What the task asks:
Where the records hold the string "doing", show the whole line it sits on.

[Saved entries]
+--

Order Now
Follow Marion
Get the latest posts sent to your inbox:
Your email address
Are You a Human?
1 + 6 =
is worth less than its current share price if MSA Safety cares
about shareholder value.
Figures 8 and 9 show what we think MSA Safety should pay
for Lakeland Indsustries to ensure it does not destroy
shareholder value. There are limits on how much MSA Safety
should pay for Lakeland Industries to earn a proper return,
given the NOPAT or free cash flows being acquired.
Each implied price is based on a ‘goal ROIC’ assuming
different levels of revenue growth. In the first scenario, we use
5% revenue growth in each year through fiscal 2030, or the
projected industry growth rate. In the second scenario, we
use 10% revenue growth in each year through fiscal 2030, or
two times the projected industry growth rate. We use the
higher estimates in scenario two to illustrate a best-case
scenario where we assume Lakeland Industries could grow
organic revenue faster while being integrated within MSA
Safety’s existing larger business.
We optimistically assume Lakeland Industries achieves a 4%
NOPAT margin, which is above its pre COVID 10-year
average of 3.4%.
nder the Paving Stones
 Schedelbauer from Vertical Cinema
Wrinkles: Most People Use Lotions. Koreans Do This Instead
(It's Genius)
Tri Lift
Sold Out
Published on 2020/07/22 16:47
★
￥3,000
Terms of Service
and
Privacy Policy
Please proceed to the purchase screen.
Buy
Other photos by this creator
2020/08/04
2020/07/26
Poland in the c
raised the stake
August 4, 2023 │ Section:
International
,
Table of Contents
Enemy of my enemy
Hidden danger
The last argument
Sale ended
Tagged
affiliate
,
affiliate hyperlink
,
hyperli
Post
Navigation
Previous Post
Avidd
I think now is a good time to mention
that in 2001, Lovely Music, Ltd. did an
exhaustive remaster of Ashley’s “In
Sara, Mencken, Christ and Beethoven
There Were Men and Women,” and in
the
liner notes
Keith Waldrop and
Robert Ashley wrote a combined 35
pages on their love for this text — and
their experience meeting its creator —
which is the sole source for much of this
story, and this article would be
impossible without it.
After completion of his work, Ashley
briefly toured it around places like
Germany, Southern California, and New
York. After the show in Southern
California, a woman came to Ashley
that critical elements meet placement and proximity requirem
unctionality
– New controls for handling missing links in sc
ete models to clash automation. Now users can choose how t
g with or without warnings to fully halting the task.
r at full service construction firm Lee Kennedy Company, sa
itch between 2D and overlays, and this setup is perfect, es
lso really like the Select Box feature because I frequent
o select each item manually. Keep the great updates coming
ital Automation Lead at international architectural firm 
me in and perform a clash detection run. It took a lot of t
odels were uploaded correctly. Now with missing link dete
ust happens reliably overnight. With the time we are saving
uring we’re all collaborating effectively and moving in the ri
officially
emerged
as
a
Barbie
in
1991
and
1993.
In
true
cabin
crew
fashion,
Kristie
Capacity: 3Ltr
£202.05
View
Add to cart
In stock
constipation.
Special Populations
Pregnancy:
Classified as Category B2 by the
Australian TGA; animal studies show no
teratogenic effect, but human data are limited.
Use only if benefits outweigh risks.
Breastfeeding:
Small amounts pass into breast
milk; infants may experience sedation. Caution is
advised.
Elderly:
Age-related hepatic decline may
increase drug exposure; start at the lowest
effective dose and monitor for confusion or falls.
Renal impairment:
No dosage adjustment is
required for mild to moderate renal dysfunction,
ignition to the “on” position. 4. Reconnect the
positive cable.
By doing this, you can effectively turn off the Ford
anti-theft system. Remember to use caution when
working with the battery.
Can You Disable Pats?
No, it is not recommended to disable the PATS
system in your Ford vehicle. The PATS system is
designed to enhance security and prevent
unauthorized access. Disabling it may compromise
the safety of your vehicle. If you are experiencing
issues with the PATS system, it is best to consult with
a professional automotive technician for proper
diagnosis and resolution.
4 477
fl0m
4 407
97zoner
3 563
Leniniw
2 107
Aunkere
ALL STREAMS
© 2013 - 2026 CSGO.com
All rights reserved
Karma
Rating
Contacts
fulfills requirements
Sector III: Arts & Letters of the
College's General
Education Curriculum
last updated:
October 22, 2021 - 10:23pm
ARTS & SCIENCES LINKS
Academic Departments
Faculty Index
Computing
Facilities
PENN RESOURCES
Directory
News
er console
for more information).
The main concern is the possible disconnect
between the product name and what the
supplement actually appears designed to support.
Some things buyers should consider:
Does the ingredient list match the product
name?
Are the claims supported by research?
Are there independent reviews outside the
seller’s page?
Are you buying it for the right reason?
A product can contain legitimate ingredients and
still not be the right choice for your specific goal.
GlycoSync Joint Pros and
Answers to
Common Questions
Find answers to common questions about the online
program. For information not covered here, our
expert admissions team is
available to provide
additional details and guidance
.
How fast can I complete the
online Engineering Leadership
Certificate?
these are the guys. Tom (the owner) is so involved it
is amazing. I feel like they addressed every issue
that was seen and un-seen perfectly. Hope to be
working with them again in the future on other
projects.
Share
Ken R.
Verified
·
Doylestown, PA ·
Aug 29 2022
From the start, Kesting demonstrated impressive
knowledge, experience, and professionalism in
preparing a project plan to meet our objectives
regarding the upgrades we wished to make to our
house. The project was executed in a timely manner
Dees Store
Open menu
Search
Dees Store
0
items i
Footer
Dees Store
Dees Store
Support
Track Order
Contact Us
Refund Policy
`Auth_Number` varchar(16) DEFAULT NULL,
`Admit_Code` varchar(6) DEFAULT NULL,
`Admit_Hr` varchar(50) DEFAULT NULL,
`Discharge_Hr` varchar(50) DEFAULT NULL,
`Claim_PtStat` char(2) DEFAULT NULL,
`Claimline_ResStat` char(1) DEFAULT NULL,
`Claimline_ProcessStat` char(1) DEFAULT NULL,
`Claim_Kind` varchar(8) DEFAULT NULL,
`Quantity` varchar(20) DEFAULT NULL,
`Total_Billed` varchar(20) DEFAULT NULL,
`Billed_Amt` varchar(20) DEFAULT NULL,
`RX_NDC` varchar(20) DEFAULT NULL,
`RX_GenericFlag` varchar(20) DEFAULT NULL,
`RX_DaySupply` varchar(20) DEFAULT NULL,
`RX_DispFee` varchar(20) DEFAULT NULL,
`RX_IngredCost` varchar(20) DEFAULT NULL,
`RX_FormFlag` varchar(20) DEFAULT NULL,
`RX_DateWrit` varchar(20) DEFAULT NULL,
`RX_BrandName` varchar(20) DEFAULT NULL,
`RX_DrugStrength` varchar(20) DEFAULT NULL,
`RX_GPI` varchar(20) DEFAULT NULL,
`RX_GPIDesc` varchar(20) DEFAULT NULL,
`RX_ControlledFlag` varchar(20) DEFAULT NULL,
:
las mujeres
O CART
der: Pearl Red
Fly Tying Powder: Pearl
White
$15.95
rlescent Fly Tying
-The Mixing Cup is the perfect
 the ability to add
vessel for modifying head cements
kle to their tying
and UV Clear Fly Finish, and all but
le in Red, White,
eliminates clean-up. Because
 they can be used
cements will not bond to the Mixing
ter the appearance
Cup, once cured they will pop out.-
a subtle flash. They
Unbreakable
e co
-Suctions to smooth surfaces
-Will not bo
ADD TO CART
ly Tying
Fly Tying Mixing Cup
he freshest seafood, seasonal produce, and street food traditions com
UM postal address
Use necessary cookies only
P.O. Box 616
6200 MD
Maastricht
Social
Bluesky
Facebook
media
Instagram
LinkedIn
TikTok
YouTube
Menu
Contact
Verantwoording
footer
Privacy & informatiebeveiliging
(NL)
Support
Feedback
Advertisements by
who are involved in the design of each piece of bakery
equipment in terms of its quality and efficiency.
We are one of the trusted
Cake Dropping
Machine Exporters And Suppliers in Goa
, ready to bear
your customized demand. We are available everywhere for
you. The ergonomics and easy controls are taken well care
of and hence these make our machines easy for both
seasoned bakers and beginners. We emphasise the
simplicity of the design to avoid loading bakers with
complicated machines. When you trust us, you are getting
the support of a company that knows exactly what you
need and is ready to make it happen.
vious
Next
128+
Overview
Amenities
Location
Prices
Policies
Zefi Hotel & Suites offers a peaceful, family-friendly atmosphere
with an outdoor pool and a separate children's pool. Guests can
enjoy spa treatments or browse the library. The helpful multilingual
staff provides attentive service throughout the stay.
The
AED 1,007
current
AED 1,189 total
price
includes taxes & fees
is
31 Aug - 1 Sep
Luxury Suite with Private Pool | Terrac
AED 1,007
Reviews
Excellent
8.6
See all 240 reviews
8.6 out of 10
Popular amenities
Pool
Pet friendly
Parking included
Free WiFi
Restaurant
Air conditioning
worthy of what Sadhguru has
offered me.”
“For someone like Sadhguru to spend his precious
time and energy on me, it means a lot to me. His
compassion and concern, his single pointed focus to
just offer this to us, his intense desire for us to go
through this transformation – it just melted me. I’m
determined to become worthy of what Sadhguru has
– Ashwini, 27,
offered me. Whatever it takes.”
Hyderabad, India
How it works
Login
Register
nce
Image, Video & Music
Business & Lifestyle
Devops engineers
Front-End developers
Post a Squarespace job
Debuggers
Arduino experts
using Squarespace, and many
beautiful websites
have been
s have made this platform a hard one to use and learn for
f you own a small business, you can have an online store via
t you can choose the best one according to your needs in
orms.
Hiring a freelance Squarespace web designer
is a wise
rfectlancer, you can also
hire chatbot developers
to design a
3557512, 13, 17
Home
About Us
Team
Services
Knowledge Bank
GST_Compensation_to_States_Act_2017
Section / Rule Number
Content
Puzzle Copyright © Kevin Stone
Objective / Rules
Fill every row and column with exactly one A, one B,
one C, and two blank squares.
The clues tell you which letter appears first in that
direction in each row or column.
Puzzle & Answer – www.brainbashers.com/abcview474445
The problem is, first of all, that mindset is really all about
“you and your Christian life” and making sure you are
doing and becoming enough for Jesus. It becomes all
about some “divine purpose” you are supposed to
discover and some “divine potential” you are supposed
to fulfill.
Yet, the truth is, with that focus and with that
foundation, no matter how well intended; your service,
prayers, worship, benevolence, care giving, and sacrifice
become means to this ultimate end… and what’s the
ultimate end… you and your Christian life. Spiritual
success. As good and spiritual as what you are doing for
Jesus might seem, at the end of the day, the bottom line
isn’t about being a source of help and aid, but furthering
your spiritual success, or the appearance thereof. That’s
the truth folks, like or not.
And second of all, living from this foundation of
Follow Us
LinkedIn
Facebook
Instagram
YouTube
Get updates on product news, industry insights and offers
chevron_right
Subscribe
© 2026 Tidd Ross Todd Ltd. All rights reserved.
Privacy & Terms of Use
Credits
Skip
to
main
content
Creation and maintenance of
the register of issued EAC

+--

Task response:
By doing this, you can effectively turn off the Ford
doing and becoming enough for Jesus. It becomes all
success. As good and spiritual as what you are doing for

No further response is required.